The Bombay-not-Mumbai crowd refuses to admit even temporary defeat to Maharashtra or Mumbai. When Amol Rajan, the Kolkata-born editor of the British newspaper, The Independent, decided to restart using ‘Bombay’ in his daily to refer to what most people in Mumbai have always referred to as Mumbai, the Bombay-not-Mumbai folks felt appreciated. They felt understood. They felt slightly less threatened. It was a moment of re-affirming their faith. But few others seemed to care. I have still chosen to react because the tussle between Mumbai and Bombay is not a Hindu-nationalist versus cosmopolitan-liberal-India struggle as it is falsely made out to be. Bombay-not-Mumbai folks with hurt egos still control the representation of Mumbai — inside the Indian Union and across the world. They control this representation through their trans-metropolitan networks of other sympathetic deracinated elite. The fact that I am reacting to something that is probably of marginal interest to Maharashtrians except for some who want to milk its potency as a powerful symbol of real people shows how the Bombay crowd, The Independent editor and this author are probably closer to each other than each of them are to Mumbai. Misrepresentation creates anger. Any injustice does. All misrepresentations must be contested for self-respect of the salt of the earth is not for sale.

With the breakdown of Congress dominance all over the Indian Union, there was a slight loosening of the power-grip of the Anglo-Hindi Nehruvian elite. Their self-declared cosmpolitanism was a poor excuse for their own parasitism. Rooted people who lived by their own identities and not borrowed colonial ones, asserted themselves politically. While cosmo-liberal and Hindu-nationalist pundits portray the assertion of rootedness or native identity as a speed-breaking hindrance to a cosmopolitan pan-Indian love-fest, most mobilizations based on rootedness draws life-force from exclusion and injustice. Maharashtra happened. And then Mumbai happened.

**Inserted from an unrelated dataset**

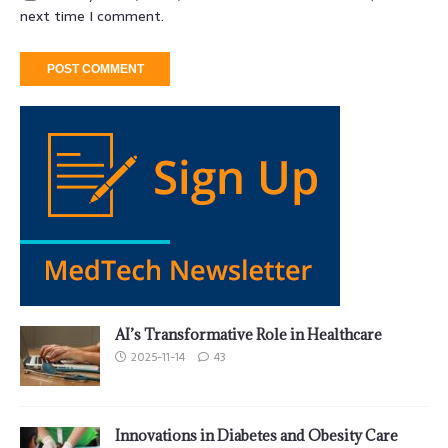
next time I comment.
AI’s Transformative Role in Healthcare
2025-11-14
43
Innovations in Diabetes and Obesity Care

Bombay lost both the battles because slowly but surely servant, and not master, numbers started mattering. Bombay never recovered from these defeats. There’s a slow but unmistakable trans-generational shift of their children, assets and resources towards the NCR, the next metropolis anointed to be a celebration of alienation, of deracination, of the idea of India.

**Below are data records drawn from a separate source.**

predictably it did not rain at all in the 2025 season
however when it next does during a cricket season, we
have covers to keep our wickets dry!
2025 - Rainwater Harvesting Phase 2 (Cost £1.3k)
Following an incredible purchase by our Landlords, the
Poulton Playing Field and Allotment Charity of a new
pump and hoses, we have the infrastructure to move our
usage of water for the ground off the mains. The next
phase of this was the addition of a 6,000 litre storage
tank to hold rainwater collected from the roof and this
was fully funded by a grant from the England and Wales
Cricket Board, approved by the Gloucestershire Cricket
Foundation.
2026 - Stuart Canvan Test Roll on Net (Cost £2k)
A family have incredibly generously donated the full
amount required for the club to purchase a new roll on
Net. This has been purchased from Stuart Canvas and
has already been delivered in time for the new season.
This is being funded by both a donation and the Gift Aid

No one represents Bombay’s vaunted cosmopolitanism of yore as does Jamsetjee Jejeebhoy — a migrant who made Mumbai is own. When he set up the JJ School of Art, he brought GW Terry from Britain as a drawing teacher with a lucrative annual salary of Rs300 in 1857 with the condition that Terry must learn Marathi within a year of joining. That was then. The post-1990 new-India elite that has no significant stake in anything to do with the culture or the soil they benefit from, may yet defeat Mumbai. Mumbai has to defend itself against what elite rootless classes have done to Bengaluru, including preliminary initiatives to divide the city to give themselves political clout through their Whitefield enclaves. Sobered by defeats, Bombay-not-Mumbai may be smart enough to avoid conflict by letting the name remain Mumbai but continue domination in other ways. 

Bombay-not-Mumbai gangs still control Mumbai, as they always have and are more likely to have a sympathetic trans-continental associate in a British newspaper. The basis of that lies in the marginalisation of the rooted majority. Celebrating Bombay over Mumbai is celebrating distributive injustice. All great cities have multiple names. When the commonly used name isn’t the ‘internationally’ used name, it tells us more about elite-minority clout than anything else. Bombay gets a reality-check from Mumbai every time at the municipal elections. There, where people matter, Mumbai wins.